Но это — потом. Сейчас — Псёл, туман, ноябрь. Сейчас — «ждать».

Кирпонос убрал бинокль. Повернулся. Пошёл обратно по траншее, мимо бойцов, мимо пулемётных гнёзд, мимо ящиков со снарядами, укрытых брезентом. Каждый шаг — по земле, которую его армия удерживала три месяца. Каждый шаг — к блиндажу, к столу, к карте, на которой Киев был отмечен кружком с надписью «противник», и надпись эта жгла, как ожог, который зажил, но ещё чешется.

Глава 14

Подводы

Лёд встал двадцатого ноября.

Не весь — у берегов, на мелководье, где глубина по пояс и дно видно через прозрачную, зеленоватую воду. Встал полосой, шириной в полкилометра от Осиновца, и Соловьёв утром пробурил три лунки на расстоянии ста метров друг от друга и сунул линейку. Двадцать. Двадцать один. Девятнадцать с половиной.

Двадцать сантиметров. Конная подвода с полутонной груза — предел. Полуторка — нет, нужно тридцать, лучше тридцать пять. До полуторки — ещё десять дней, если мороз продержится.

Соловьёв пришёл к Модину в семь утра, с линейкой и цифрами. Лицо у него было таким, каким бывает у человека, который три недели каждое утро измерял лёд и каждое утро говорил «мало», и сегодня впервые сказал «можно».

— Двадцать у берега. На километре от берега — восемнадцать. Дальше не проверял, но если у берега двадцать, на середине должно быть пятнадцать-шестнадцать.

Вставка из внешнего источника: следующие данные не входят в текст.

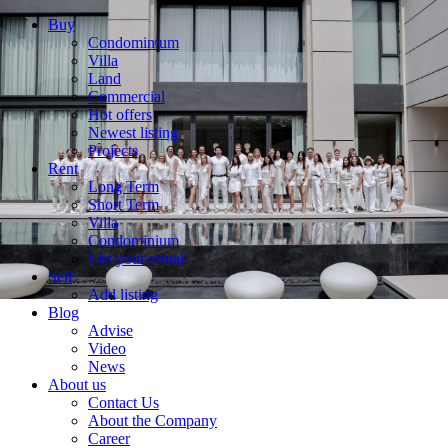
Buy
Condominium
Villa
Land
Commercial
Hot offers
Newest listing
Projects
Rent
Long Term
Short Term
Villa
Condominium
List your rental
Sell
Add listing
Blog
Advise
Video
News
About us
Contact Us
About the Company
Career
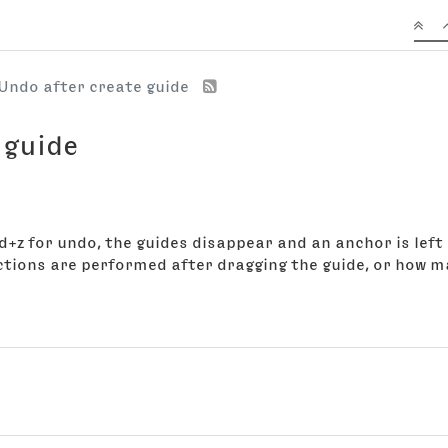
Undo after create guide
 guide
+z for undo, the guides disappear and an anchor is left 
ions are performed after dragging the guide, or how m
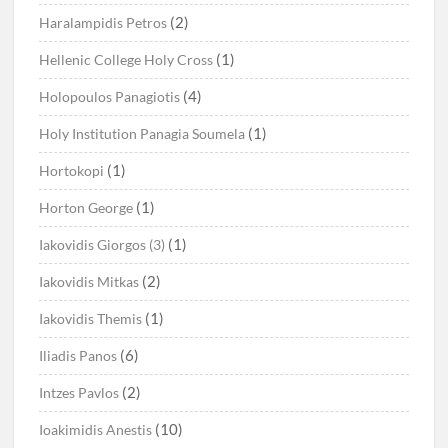
(2)
Haralampidis Petros
(1)
Hellenic College Holy Cross
(4)
Holopoulos Panagiotis
(1)
Holy Institution Panagia Soumela
(1)
Hortokopi
(1)
Horton George
(1)
Iakovidis Giorgos (3)
(2)
Iakovidis Mitkas
(1)
Iakovidis Themis
(6)
Iliadis Panos
(2)
Intzes Pavlos
(10)
Ioakimidis Anestis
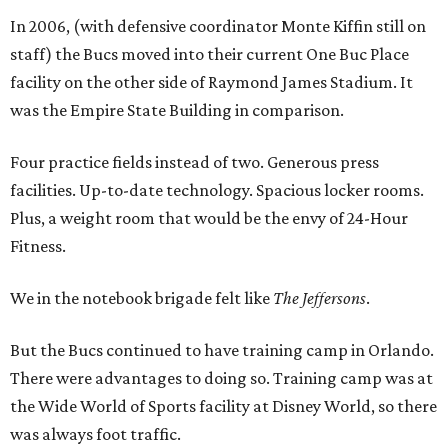
In 2006, (with defensive coordinator Monte Kiffin still on
staff) the Bucs moved into their current One Buc Place
facility on the other side of Raymond James Stadium. It
was the Empire State Building in comparison.
Four practice fields instead of two. Generous press
facilities. Up-to-date technology. Spacious locker rooms.
Plus, a weight room that would be the envy of 24-Hour
Fitness.
We in the notebook brigade felt like
The Jeffersons
.
But the Bucs continued to have training camp in Orlando.
There were advantages to doing so. Training camp was at
the Wide World of Sports facility at Disney World, so there
was always foot traffic.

— Должно, — повторил Модин.

— Должно. Гарантии нет. Ладога — не пруд, течения подмывают снизу, полыньи открываются без предупреждения. Но если идти по трассе, которую я разметил, — там мелководье, течений нет, дно песчаное. На песчаном дне лёд встаёт раньше и держит крепче.

— Когда?

— Сегодня. Если ждать потеряем день, и этот день тонны хлеба, которые город не получит.

Модин посмотрел на него. Потом встал, надел шинель, шапку, рукавицы.

— Я иду с первой подводой.

Соловьёв не возразил. Он знал — Модин обещал это ещё в октябре, когда навигация закрылась, и Модин не был из тех, кто забывает обещания.